Haudy. Aber um Gottes willen, Herr Pfaff oder Herr Pfarr, wie Sie da heißen, sagen Sie mir einmal, was für Unordnungen werden nicht vorgebeugt oder abgehalten durch die Komödie. Die Officiers müssen doch einen Zeitvertreib haben?

Eisenhardt. Mit aller Mäßigung, Herr Major! Sagen Sie lieber, was für Unordnungen werden nicht eingeführt unter den Officiers durch die Komödie.

Haudy. Das ist nun wieder so in den Tag hinein räsoniert. Kurz und gut, Herr, (lehnt sich mit beiden Ellenbogen auf den Tisch) ich behaupte Ihnen hier, daß eine einzige Komödie, und wenn's die ärgste Farce wäre, zehnmal mehr Nutzen, ich sage nicht unter den Officiers allein, sondern im ganzen Staat, angerichtet hat, als alle Predigten zusammengenommen, die Sie und Ihresgleichen in Ihrem ganzen Leben gehalten haben und halten werden.

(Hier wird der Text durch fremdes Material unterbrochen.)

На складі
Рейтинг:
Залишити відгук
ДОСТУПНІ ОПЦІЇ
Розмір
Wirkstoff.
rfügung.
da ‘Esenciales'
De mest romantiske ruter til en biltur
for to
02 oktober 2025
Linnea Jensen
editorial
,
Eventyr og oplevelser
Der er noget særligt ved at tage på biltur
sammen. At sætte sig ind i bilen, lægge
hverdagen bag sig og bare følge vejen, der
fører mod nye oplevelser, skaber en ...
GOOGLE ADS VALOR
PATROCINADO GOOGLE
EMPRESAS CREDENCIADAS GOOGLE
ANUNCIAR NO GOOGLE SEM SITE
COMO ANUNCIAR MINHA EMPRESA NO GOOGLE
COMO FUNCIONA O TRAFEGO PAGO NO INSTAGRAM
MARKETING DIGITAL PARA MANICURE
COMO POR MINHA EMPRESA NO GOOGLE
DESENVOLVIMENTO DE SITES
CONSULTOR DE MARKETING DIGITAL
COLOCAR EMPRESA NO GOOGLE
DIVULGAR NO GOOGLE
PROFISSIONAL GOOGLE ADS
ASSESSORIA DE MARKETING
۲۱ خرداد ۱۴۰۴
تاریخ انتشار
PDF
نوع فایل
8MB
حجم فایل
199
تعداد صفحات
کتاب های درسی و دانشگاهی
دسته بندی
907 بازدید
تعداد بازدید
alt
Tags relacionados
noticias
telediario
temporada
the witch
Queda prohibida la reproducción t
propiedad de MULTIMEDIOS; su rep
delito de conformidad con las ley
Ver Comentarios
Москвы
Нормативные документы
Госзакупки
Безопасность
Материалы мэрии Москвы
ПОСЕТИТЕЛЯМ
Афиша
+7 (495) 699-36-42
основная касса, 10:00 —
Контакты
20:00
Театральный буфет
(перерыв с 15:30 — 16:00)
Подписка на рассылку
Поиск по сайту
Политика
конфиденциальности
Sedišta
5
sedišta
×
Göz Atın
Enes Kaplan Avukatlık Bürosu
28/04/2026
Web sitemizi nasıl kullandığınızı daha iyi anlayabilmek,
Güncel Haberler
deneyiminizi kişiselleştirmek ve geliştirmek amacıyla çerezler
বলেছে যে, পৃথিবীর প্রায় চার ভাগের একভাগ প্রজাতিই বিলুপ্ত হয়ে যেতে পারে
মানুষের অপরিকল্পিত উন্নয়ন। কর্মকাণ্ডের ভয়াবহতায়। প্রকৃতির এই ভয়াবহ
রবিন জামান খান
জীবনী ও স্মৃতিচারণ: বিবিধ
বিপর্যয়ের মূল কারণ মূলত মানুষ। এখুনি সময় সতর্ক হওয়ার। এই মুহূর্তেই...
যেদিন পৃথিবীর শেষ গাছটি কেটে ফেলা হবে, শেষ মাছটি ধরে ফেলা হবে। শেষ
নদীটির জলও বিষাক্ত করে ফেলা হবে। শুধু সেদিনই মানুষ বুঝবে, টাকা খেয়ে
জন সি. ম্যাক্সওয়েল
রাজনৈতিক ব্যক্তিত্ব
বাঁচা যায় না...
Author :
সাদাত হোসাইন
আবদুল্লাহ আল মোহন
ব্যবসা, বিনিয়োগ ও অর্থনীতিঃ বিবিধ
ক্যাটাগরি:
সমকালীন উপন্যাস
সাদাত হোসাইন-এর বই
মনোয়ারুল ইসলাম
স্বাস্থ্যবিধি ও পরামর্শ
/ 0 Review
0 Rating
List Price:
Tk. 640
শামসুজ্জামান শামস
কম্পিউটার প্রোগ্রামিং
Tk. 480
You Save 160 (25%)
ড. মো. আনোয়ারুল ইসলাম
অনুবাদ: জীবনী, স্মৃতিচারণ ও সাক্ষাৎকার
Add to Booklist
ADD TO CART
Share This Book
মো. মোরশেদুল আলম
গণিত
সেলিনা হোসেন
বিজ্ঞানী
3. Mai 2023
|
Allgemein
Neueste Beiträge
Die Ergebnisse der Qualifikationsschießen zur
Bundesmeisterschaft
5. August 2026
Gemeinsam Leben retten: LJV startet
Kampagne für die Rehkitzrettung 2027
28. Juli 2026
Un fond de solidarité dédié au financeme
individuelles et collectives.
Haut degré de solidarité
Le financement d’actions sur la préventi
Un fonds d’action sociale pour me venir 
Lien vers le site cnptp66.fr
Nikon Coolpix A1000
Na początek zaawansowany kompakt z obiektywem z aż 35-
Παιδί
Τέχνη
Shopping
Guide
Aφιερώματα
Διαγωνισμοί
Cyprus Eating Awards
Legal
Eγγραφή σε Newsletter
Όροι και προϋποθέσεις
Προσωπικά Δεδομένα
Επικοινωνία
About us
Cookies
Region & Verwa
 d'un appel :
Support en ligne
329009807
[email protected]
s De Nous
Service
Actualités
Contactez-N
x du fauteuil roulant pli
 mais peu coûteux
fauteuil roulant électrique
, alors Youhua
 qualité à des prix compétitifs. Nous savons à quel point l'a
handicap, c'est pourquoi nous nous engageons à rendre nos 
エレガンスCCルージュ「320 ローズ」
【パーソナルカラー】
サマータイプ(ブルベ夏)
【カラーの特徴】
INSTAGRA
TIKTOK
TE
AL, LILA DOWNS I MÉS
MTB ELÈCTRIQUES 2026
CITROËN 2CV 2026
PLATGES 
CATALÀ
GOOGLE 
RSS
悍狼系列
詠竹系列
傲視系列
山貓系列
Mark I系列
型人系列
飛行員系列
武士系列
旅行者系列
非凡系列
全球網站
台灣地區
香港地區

Obrister (winkt Haudy unwillig). Major!

Eisenhardt. Wenn ich mit Vorurteilen für mein Amt eingenommen wäre, Herr Major, so würde ich böse werden. So aber wollen wir alles das beiseite setzen, weil ich weder Sie noch viele von den Herren für fähig halte, den eigentlichen Nutzen unsers Amts in Ihrem ganzen Leben beurteilen zu können, und wollen nur bei der Komödie bleiben, und den erstaunenden Nutzen betrachten, den sie für die Herren vom Corps haben soll. Ich bitte Sie, beantworten Sie mir eine einzige Frage, was lernen die Herren dort?

Mary. Ei was, muß man denn immer lernen, wir amüsieren uns, ist das nicht genug.

Eisenhardt. Wollte Gott, daß Sie sich bloß amüsierten, daß Sie nicht lernten! So aber ahmen Sie nach, was Ihnen dort vorgestellt wird, und bringen Unglück und Fluch in die Familien.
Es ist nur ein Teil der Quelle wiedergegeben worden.